A matrix with the independent variables.

penalization

Penalization used in the diagonal matrix to avoid singularities.

cte

Should the model have a constant?

tol

Tolerance for the iterations.

maxiter

Maximum number of iterations.

show

Should the iteration history be printed?.

Details

The problem of the existence of the estimators in logistic regression can be seen in Albert (1984), a solution for the binary case, based on the Firth's method, Firth (1993) is proposed by Heinze(2002). The extension to nominal logistic model was made by Bull (2002). All the procedures were initially developed to remove the bias but work well to avoid the problem of separation. Here we have chosen a simpler solution based on ridge estimators for logistic regression Cessie(1992).
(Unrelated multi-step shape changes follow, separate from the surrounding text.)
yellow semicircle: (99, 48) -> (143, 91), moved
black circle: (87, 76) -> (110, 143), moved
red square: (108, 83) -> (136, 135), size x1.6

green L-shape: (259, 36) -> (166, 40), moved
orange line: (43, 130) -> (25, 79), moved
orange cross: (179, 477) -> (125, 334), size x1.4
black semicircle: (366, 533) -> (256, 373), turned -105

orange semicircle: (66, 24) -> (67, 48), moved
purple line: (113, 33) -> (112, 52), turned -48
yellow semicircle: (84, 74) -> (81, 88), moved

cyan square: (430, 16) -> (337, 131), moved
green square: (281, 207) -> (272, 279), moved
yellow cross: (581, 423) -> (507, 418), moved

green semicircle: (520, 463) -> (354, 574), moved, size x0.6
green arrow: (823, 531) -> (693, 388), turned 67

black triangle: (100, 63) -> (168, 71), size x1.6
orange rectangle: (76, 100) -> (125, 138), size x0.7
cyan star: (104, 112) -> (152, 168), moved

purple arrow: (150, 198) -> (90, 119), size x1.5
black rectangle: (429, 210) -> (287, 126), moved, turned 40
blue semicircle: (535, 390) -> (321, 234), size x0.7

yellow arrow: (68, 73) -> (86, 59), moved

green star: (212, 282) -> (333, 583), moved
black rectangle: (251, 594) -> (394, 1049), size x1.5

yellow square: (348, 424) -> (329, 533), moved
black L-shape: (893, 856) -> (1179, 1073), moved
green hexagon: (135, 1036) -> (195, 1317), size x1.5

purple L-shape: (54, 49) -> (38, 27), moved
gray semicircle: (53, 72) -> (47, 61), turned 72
Rather than maximizing L_j (G | b_j0 , B_j) we maximize

L_j(G|b_jo,B_j)-λ(||b_j0|| + ||B_j||)

Changing the values of λ we obtain slightly different solutions not affected by the separation problem.

Value

An object of class "polylogist". This has components

fitted

Matrix with the fitted probabilities

cov

Covariance matrix among the estimates

Y

Indicator matrix for the dependent variable

beta

Estimated coefficients for the multinomial logistic regression

stderr

Standard error of the estimates

logLik

Logarithm of the likelihood

Deviance

Deviance of the model

AIC

Akaike information criterion indicator

BIC

Bayesian information criterion indicator

Author(s)

Julio Cesar Hernandez Sanchez, Jose Luis Vicente-Villardon

Maintainer: Julio Cesar Hernandez Sanchez <juliocesar_avila@usal.es>

References

Albert,A. & Anderson,J.A. (1984),On the existence of maximum likelihood estimates in logistic regression models, Biometrika 71(1), 1–10.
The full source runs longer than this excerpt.